The tree was generated by the workflow integrated in the phylogeny.fr server (Dereeper et al., 2008). Briefly, the sequences of selected SSS members were aligned by the MUSCLE program (Edgar, 2004) and curated by the Gblock program (Castresana, 2000); the tree was constructed with the maximum likelihood method using PhyML (Guindon & Gascuel, 2003) and rendered by TreeDyn (Chevenet, Brun, Banuls, Jacq, & Christen, 2006). The SSS members are indicated by their Swissprot codes and commonly known abbreviations. For simplicity, the lengths of the branches were not indicated.

Figure 5. Predicted topology of hSMVT

A) Pair-wise sequence alignment between hSMVT and vSGLT extracted from a structure-based and manually-adjusted multiple sequence alignment of all the available non-redundant prokaryotic and eukaryotic SSS sequences from refseq database (>1000 sequences).
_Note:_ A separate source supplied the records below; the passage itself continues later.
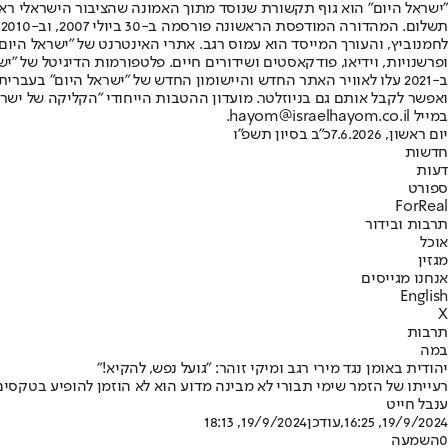
"ישראל היום" הוא גוף תקשורת שנוסד מתוך האמונה שהציבור הישראלי ראוי 
ת
ופרשנויות, וידיאו, פודקאסטים ושידורים חיים. פלטפורמות הדיגיטל של "ישרא
ב-2021 עלו לאוויר האתר החדש והיישומון החדש של "ישראל היום" בע
ואפשר לקבל אותם גם בניוזלטר. מועדון ההטבות הייחודי "הקליקה של ישרא
במייל hayom@israelhayom.co.il.
יום ראשון, 7.6.2026
כ"ב בסיון תשפ"ו
חדשות
דעות
ספורט
ForReal
תרבות ובידור
אוכל
מגזין
אנחנו מגייסים
English
X
תרבות
במה
יהודית באומן נגד מירי רגב ומיקי זוהר: "גועל נפש, להקיא!"
רעייתו של הזמר שימי תבורי לא מבינה מדוע הוא לא הוזמן להופיע בטקסים לרגל יום השנה ל-7 באוקטובר • בשורה של פוסטים זועמים, היא יצאה נגד מארגני הטקסים • "כל המ
ענבל חייט
19/9/2024, 16:25
,עודכן
19/9/2024, 18:13
0
השמעה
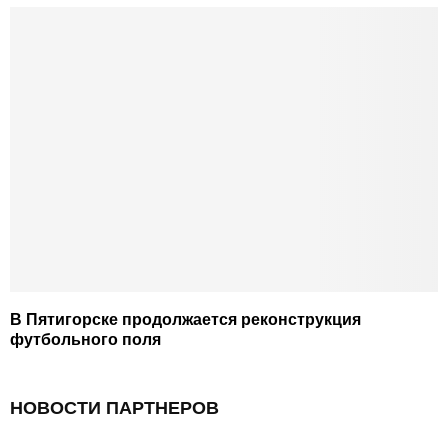
В Пятигорске продолжается реконструкция
футбольного поля
НОВОСТИ ПАРТНЕРОВ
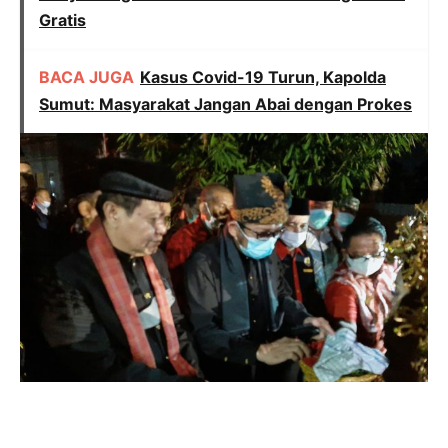
Gratis
BACA JUGA
Kasus Covid-19 Turun, Kapolda
Sumut: Masyarakat Jangan Abai dengan Prokes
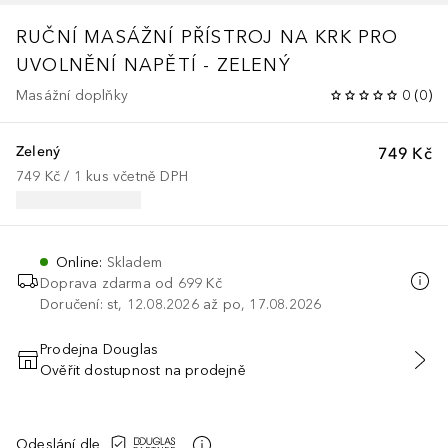
RUČNÍ MASÁŽNÍ PŘÍSTROJ NA KRK PRO
UVOLNĚNÍ NAPĚTÍ - ZELENÝ
Masážní doplňky
0
(
0
)
Zelený
749 Kč
749 Kč
 / 
1
kus
včetně DPH
Online
:
Skladem
Doprava zdarma od 699 Kč
Doručení: st, 12.08.2026 až po, 17.08.2026
Prodejna Douglas
Ověřit dostupnost na prodejně
PŘIDAT DO KOŠÍKU
Odeslání dle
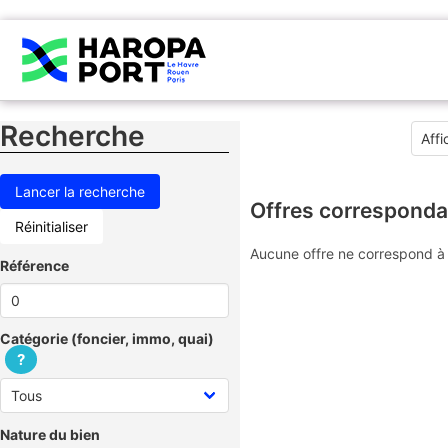
Recherche
Offres corresponda
Réinitialiser
Aucune offre ne correspond à 
Référence
Catégorie (foncier, immo, quai)
?
Nature du bien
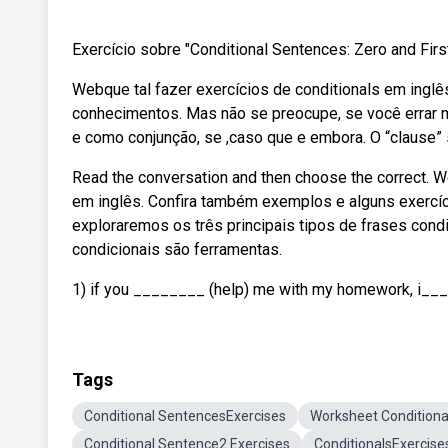
Exercício sobre "Conditional Sentences: Zero and Firs
Webque tal fazer exercícios de conditionals em inglê
conhecimentos. Mas não se preocupe, se você errar mu
e como conjunção, se ,caso que e embora. O “clause” s
Read the conversation and then choose the correct. 
em inglês. Confira também exemplos e alguns exercíci
exploraremos os três principais tipos de frases con
condicionais são ferramentas.
1) if you ________ (help) me with my homework, i_____
Tags
Conditional SentencesExercises
Worksheet Conditiona
Conditional Sentence2 Exercises
ConditionalsExercise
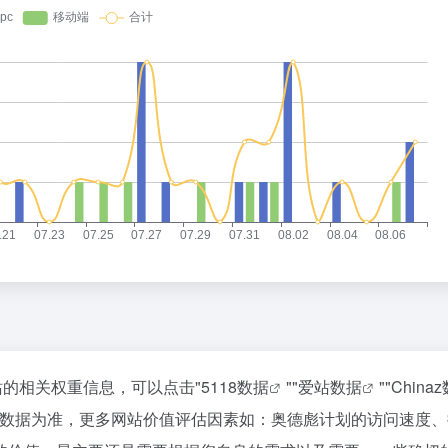
站的相关权重信息，可以点击"
5118数据
""
爱站数据
""
China
站数据为准，更多网站价值评估因素如：奥德彪计划的访问速度、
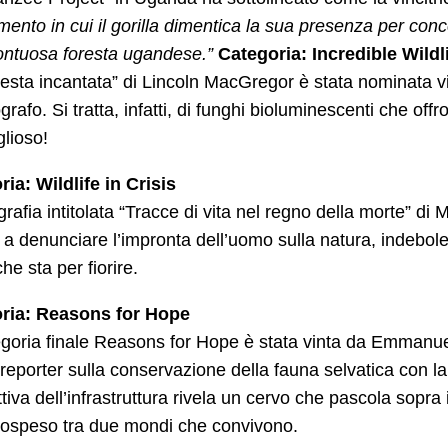
ento in cui il gorilla dimentica la sua presenza per conc
ontuosa foresta ugandese.”
Categoria: Incredible Wildl
esta incantata” di Lincoln MacGregor è stata nominata vi
ografo. Si tratta, infatti, di funghi bioluminescenti che offr
lioso!
ia: Wildlife in Crisis
grafia intitolata “Tracce di vita nel regno della morte” d
a a denunciare l’impronta dell’uomo sulla natura, indebole
che sta per fiorire.
ria:
Reasons for Hope
goria finale Reasons for Hope è stata vinta da Emmanuel
toreporter sulla conservazione della fauna selvatica con la
tiva dell’infrastruttura rivela un cervo che pascola sopra 
ospeso tra due mondi che convivono.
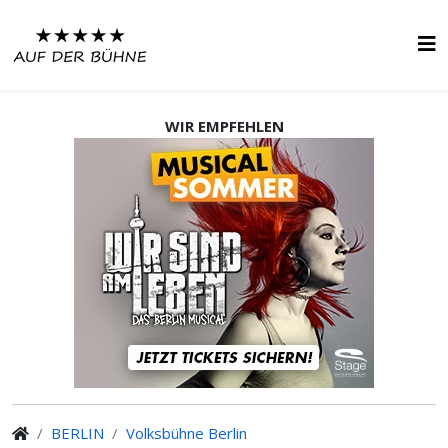
WIR EMPFEHLEN
BERLIN
Volksbühne Berlin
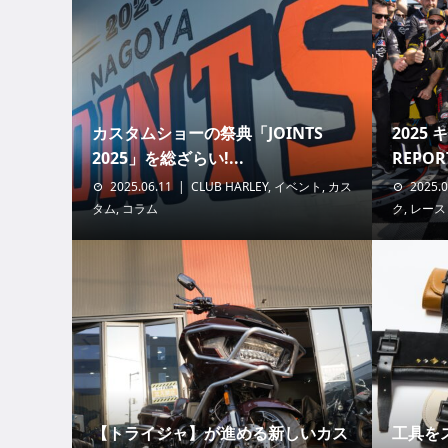
カスタムショーの祭典「JOINTS
2025
2025」を総ざらい!...
REPORT
2025.06.11
CLUB HARLEY
,
イベント
,
カス
2025.0
タム
,
コラム
ク
,
レース
【トライジャ】が進める新しいカス
工具を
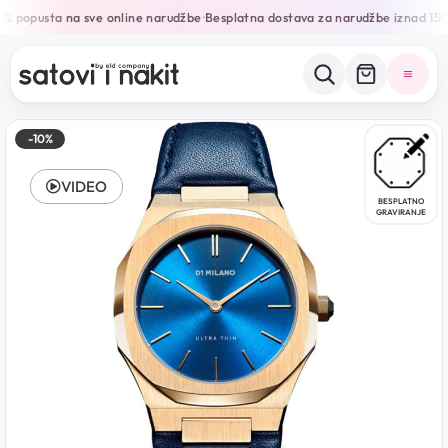
% popusta na sve online narudžbe
Besplatna dostava za narudžbe iznad 15
•
-10%
VIDEO
BESPLATNO
GRAVIRANJE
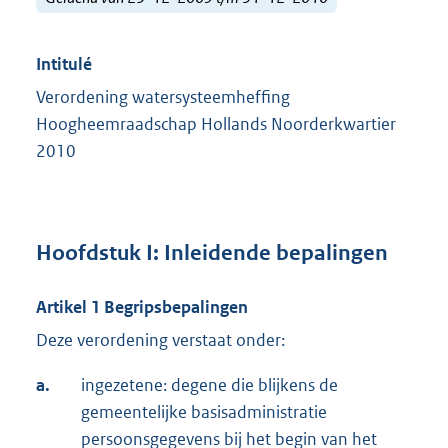
Intitulé
Verordening watersysteemheffing
Hoogheemraadschap Hollands Noorderkwartier
2010
Hoofdstuk I: Inleidende bepalingen
Artikel 1 Begripsbepalingen
Deze verordening verstaat onder:
a.
ingezetene: degene die blijkens de
gemeentelijke basisadministratie
persoonsgegevens bij het begin van het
Identical residues in vSGLT and hSMVT are highlighted and the transmembrane domains in vSGLT (Faham et al., 2008) are indicated. B) The diagram of hSMVT secondary structure generated by the RbDe program (Skrabanek, Campagne, & Weinstein, 2003), based on the pair-wise sequence alignment in A.

Figure 6. The structures of the organic substrates of hSMVT

A) biotin, B) pantothenic acid, C) (oxidized) R-α-lipoic acid, and D) R-dihydrolipoic acid.
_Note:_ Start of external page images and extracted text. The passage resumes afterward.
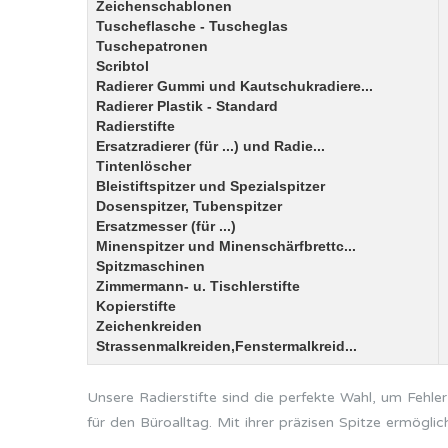
Zeichenschablonen
Tuscheflasche - Tuscheglas
Tuschepatronen
Scribtol
Radierer Gummi und Kautschukradiere...
Radierer Plastik - Standard
Radierstifte
Ersatzradierer (für ...) und Radie...
Tintenlöscher
Bleistiftspitzer und Spezialspitzer
Dosenspitzer, Tubenspitzer
Ersatzmesser (für ...)
Minenspitzer und Minenschärfbrettc...
Spitzmaschinen
Zimmermann- u. Tischlerstifte
Kopierstifte
Zeichenkreiden
Strassenmalkreiden,Fenstermalkreid...
Unsere Radierstifte sind die perfekte Wahl, um Fehle
für den Büroalltag. Mit ihrer präzisen Spitze ermögl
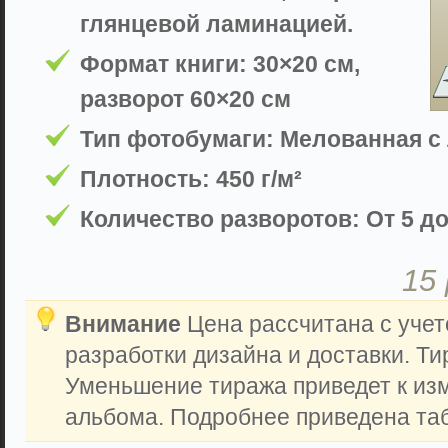
глянцевой ламинацией.
Формат книги: 30×20 см,
разворот 60×20 см
Тип фотобумаги: Мелованная с
Плотность: 450 г/м²
Количество разворотов: От 5 до
15
Внимание
Цена рассчитана с учет
разработки дизайна и доставки. Ти
Уменьшение тиража приведет к из
альбома. Подробнее приведена таб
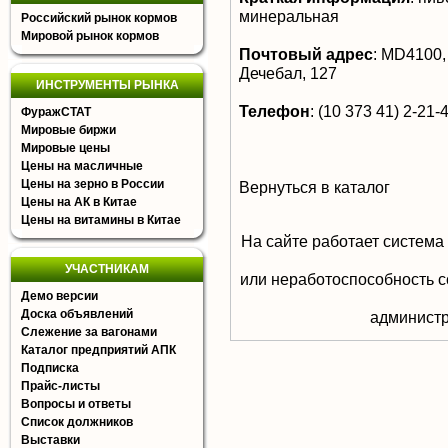
минеральная
Российский рынок кормов
Мировой рынок кормов
Почтовый адрес
:
MD4100, 
Дечебал, 127
ИНСТРУМЕНТЫ РЫНКА
Телефон
:
(10 373 41) 2-21-
ФуражСТАТ
Мировые биржи
Мировые цены
Цены на масличные
Цены на зерно в России
Вернуться в каталог
Цены на АК в Китае
Цены на витамины в Китае
На сайте работает система
УЧАСТНИКАМ
или неработоспособность с
Демо версии
Доска объявлений
aдминистр
Слежение за вагонами
Каталог предприятий АПК
Подписка
Прайс-листы
Вопросы и ответы
Список должников
Выставки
Figure 7. Substrate transport by hSMVT in oocytes

A) Uptake of 1.4 µM ¹⁴C-pantothenic acid (PA), 2.2 µM ¹⁴C-biotin (BIO), 1.6 µM ³H- R-α-lipoic acid (LA) or 500 µM K[¹²⁵I⁻] was measured for 15 min in hSMVT-expressing or control (co) oocytes in 100 mM choline chloride (open) or NaCl (solid). B) Substrate-elicited inward currents in a hSMVT-expressing oocyte at a holding potential of −50 mV in 100 mM NaCl. 25 µM BIO, PA, LA, or NaI (I⁻) were added as indicated.
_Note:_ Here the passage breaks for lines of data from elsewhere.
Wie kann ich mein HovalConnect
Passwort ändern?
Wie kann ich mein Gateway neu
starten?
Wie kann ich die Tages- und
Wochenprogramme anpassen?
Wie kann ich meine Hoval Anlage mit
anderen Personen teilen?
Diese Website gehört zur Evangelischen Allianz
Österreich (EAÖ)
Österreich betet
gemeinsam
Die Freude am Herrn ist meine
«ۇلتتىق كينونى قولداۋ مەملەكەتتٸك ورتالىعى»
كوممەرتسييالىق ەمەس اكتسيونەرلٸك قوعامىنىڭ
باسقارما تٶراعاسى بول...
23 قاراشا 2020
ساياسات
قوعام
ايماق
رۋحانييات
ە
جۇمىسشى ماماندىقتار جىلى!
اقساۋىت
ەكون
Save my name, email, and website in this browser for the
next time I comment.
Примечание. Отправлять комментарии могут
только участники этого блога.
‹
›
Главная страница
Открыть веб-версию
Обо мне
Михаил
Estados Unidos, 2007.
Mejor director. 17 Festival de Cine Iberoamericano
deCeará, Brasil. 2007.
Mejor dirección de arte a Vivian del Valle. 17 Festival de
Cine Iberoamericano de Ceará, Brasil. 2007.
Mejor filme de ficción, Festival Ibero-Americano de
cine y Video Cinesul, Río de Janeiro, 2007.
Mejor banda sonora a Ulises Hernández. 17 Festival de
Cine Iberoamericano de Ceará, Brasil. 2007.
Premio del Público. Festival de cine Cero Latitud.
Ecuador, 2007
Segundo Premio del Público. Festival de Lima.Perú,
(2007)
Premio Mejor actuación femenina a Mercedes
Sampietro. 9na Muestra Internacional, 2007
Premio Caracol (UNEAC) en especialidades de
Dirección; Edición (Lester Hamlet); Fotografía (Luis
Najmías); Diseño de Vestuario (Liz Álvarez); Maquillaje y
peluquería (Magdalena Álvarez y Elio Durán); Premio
Figure 8. hSMVT-mediated ionic currents

A) Current-voltage (I/V) relationship of total steady-state currents in hSMVT-expressing oocytes upon stepping the holding membrane potential of −50 mV to a series of test voltages (V_t) from +50 to −150 mV in the presence of 100 mM choline chloride, pH 7.4 (●) or pH 5.5 (▼), 100 mM NaCl=Na-gluconate (O) or 100 mM LiCl (∆), at pH 7.4. hSMVT exhibited no detectable Na⁺ leak currents under our experimental conditions (de Carvalho & Quick, 2011). For example, these currents have been observed for NIS (Eskandari et al., 1997) and SGLT1 (Hirayama et al., 1997) when 100 mM choline chloride was replaced with 100 mM NaCl in assay buffer at pH 7.4. Also note that substrate-elicited currents were only observed in the presence of Na⁺B) Current-voltage (I/V) relationship of substrate-induced steady-state currents elicited in hSMVT-expressing oocytes upon stepping the holding membrane potential of −50 mV to a series of test voltages (V_t) from +50 to −150 mV. 25 µM PA, BIO, LA, or KI (same abbreviations as in Figure 7) were used were added to buffer containing 100 mM NaCl. C) I/V relationship of currents induced by varying concentrations of PA in 100 mM NaCl. PA-induced currents were plotted as a function of [PA] for each V_t (except −10 and −30 mV), yielding D) the maximum current (I_max) and E) the apparent affinity (EC₅₀) of PA-induced electrical currents.

Figure 9. Current recordings in Xenopus laevis ooctes injected with hSGLT1- or hSMVT-cRNA in response to step changes in the test voltage

The test membrane potential (V_t) was stepped from a holding potential (V_h) of −50 mV to V_t of +50 to −150 mV in 20 mV decrements for 100 ms (on currents) before returning to V_h (off currents). A) Currents were recorded in the presence of 100 mM external NaCl in individual hSGLT-, hSMVT, or water-injected control (co) oocytes. B) Currents were recorded the same oocytes shown in A) after the addition of 5 mM α-methyl-D-glucopyranoside (αMDG; hSGLT1, left panel) or 10 µM LA (hSMVT, right panel). The addition of 5 mM α MDG or 10 µM LA did not affect the current response in control oocytes (not shown). C) Charge transfer. The charge-voltage (Q–V) relationship for hSGLT1 (top panel) and hSMVT (lower panel) in the presence of 100 mM NaCl (corresponding to the left and center panel in A) were calculated according to the Boltzmann equation.